‘NextGen’ human brain organoids using 3D printed gelatin methacrylate

Tomaskovic-Crook E1,2, Zhang B1, Bourke JL3,4, Gu Q1, Kapsa RM3, Wallace GG1 and Crook JM1,2,5

  1. ARC Centre of Excellence for Electromaterials Science (ACES), AIIM, University of Wollongong, Innovation Campus, North Wollongong, NSW.
  2. IHMRI, University of Wollongong, Wollongong, NSW.
  3. ACES, St Vincent’s Hospital, University of Melbourne, Fitzroy, VIC.
  4. Dept Medicine, St Vincent’s Hospital, University of Melbourne, Fitzroy, VIC.
  5. Dept Surgery, St Vincent’s Hospital, University of Melbourne, Fitzroy, VIC.
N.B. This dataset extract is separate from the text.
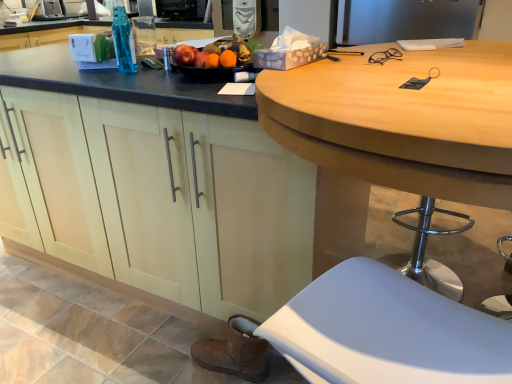 Identify the location of free space behind clear plastic glasses at upper right. (378, 54). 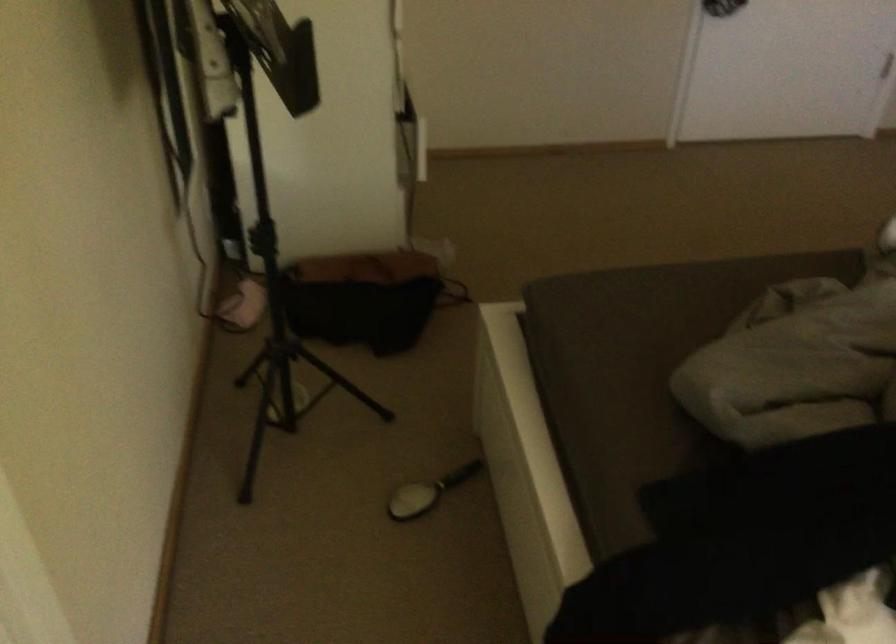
The generation of brain organoids derived from human pluripotent stem cells (PSCs) is a significant step towards better in vitro modelling of neurodevelopment and disease. Brain organoids are discerned by their cellular and structural complexity, with characteristics of developing embryonic brains. Conventional methods of organoid formation are limited to small-scale operation and require multiple handling steps following stem cell aggregation, coating with expensive and undefined tumour-derived Matrigel™ basement membrane preparation, and arduous bioreactor based differentiation and expansion methods. We have initially demonstrated gelatin methacrylate (GelMA) to be a cell growth substrate for rapid and novel induction of brain organoids from human induced PSCs (iPSCs). GelMA is a versatile, 3D printable semisynthetic matrix that incorporates the intrinsic bioactivity of natural matrices with the fidelity of synthetic biomaterials for more defined and clinically-compliant cell support. Towards scaling up organoid production we have now 3D printed GelMA-based microwell arrays to generate large numbers of organoids for higher throughput R&D. Constructs consist of densely packed cell soma with regional divisions resembling cortical plate or rudimentary grey matter tissue with underlying white matter-like tissue, as well as hollow neural tube-like structures. With larger numbers of organoids we are progressing our understanding through immunofluorescent-based histochemistry of cortical lamination using layer-specific markers of cerebral neocortex and early progenitor regions; markers including RELN, CTIP2, TBR1, SATB2, PAX6, NES, and SOX2, as well as the forebrain specific marker, FOXG1. Moreover, we have demonstrated coordinated glutamate-responsive neural network activity of formed neurons by extracellular recordings using multi-electrode arrays (MEAs). The optimised ’NextGen’ method provides a defined, simplified and higher throughput platform for ’brain on a bench’ research and translation of iPSCs, neural derivatives and neural organoids, including in vitro modelling of brain development and disease, tissue engineering and regenerative medicine.